--- What the exercise asks ---
Every line from the one containing "See Additional Details for" to the one containing "about terms and" in the records below, both included, must be set down exactly, and no other line.
++++ Records shown ++++
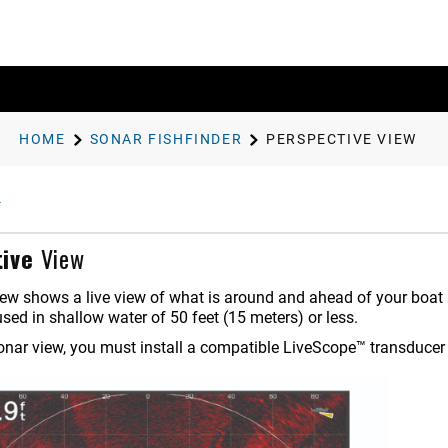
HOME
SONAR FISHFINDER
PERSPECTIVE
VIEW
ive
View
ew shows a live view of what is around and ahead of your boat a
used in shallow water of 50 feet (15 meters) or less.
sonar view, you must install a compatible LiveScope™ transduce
++++
++++ Records shown ++++
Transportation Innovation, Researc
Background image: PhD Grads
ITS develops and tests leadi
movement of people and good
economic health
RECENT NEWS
++++
++++ Records shown ++++
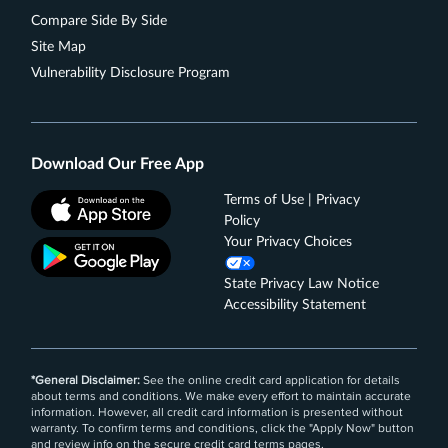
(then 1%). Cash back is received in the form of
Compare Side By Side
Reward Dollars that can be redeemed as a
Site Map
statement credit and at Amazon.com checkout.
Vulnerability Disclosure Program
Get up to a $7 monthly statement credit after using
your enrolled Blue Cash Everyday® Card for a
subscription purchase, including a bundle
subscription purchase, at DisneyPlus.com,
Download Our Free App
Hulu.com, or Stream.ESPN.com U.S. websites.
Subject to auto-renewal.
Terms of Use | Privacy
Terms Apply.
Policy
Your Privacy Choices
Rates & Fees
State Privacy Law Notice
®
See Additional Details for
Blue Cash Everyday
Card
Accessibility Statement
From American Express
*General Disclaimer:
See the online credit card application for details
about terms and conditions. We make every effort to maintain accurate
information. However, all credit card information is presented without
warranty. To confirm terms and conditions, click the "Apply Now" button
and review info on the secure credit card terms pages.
++++
--- Result of the exercise ---
See Additional Details for
Blue Cash Everyday
Card
Accessibility Statement
From American Express
*General Disclaimer:
See the online credit card application for details
about terms and conditions. We make every effort to maintain accurate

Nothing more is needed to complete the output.